[Start of Attachment]
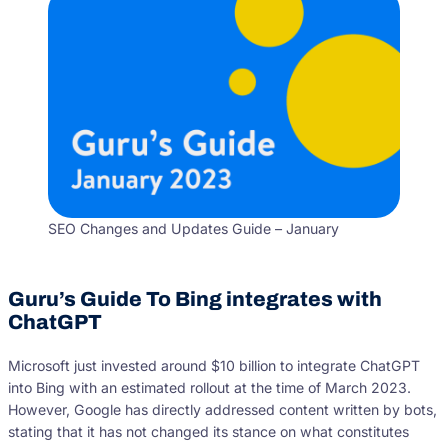
SEO Changes and Updates Guide – January
Guru’s Guide To Bing integrates with
ChatGPT
Microsoft just invested around $10 billion to integrate ChatGPT
into Bing with an estimated rollout at the time of March 2023.
However, Google has directly addressed content written by bots,
stating that it has not changed its stance on what constitutes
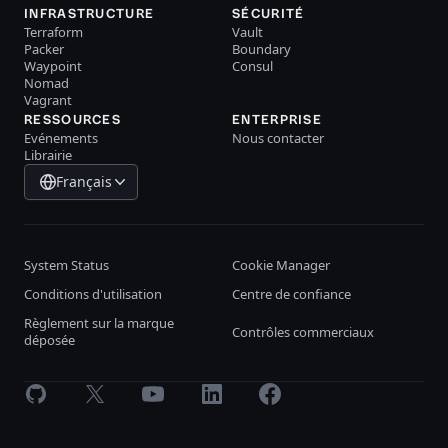
INFRASTRUCTURE
SÉCURITÉ
Terraform
Vault
Packer
Boundary
Waypoint
Consul
Nomad
Vagrant
RESSOURCES
ENTERPRISE
Evénements
Nous contacter
Librairie
Français
System Status
Cookie Manager
Conditions d'utilisation
Centre de confiance
Règlement sur la marque
Contrôles commerciaux
déposée
GitHub
X
Youtube
LinkedIn
Facebook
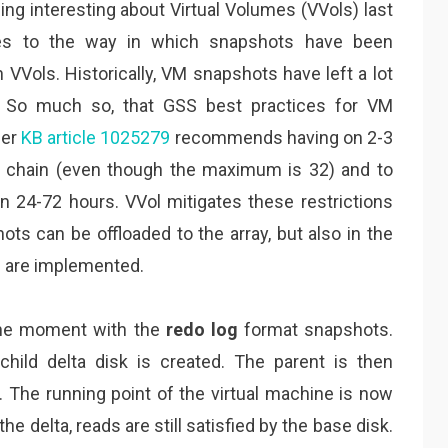
ing interesting about Virtual Volumes (VVols) last
tes to the way in which snapshots have been
VVols. Historically, VM snapshots have left a lot
. So much so, that GSS best practices for VM
per
KB article 1025279
recommends having on 2-3
a chain (even though the maximum is 32) and to
 24-72 hours. VVol mitigates these restrictions
ots can be offloaded to the array, but also in the
s are implemented.
 the moment with the
redo log
format snapshots.
ild delta disk is created. The parent is then
. The running point of the virtual machine is now
he delta, reads are still satisfied by the base disk.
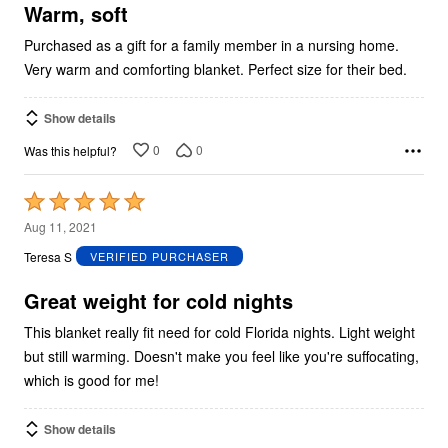
5
Warm, soft
Purchased as a gift for a family member in a nursing home.
Very warm and comforting blanket. Perfect size for their bed.
Show details
0
0
Was this helpful?
Rated
5
Aug 11, 2021
out
Teresa S
VERIFIED PURCHASER
of
5
Great weight for cold nights
This blanket really fit need for cold Florida nights. Light weight
but still warming. Doesn't make you feel like you're suffocating,
which is good for me!
Show details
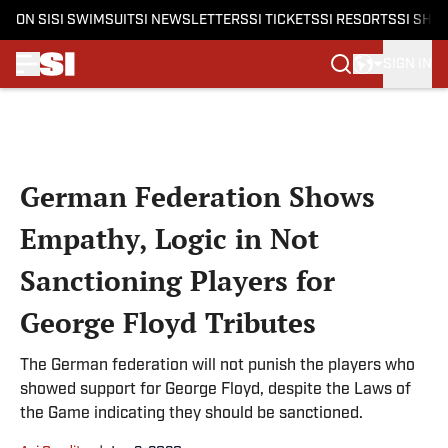
ON SI
SI SWIMSUIT
SI NEWSLETTERS
SI TICKETS
SI RESORTS
SI SHO
SIGN IN
Skip to main content
German Federation Shows
Empathy, Logic in Not
Sanctioning Players for
George Floyd Tributes
The German federation will not punish the players who
showed support for George Floyd, despite the Laws of
the Game indicating they should be sanctioned.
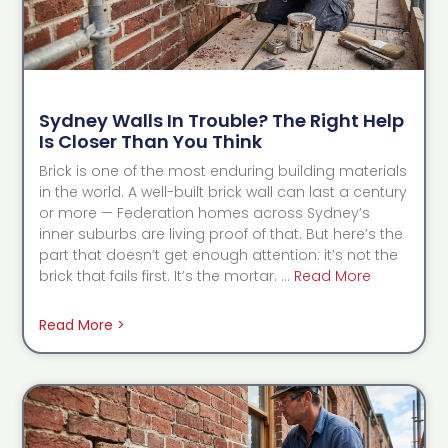
Sydney Walls In Trouble? The Right Help
Is Closer Than You Think
Brick is one of the most enduring building materials
in the world. A well-built brick wall can last a century
or more — Federation homes across Sydney’s
inner suburbs are living proof of that. But here’s the
part that doesn’t get enough attention: it’s not the
brick that fails first. It’s the mortar. …
Read More
Read More >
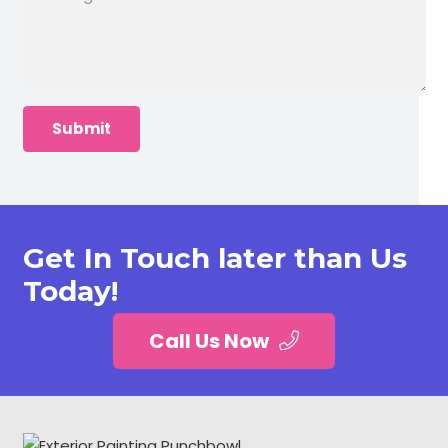
Get In Touch later than Us
Today!
Call Us Now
[End of Attachment]
_Problem description_
Note which lines carry the word "cold" in the material, then copy each of them.

_Expected answer_
Great weight for cold nights
This blanket really fit need for cold Florida nights. Light weight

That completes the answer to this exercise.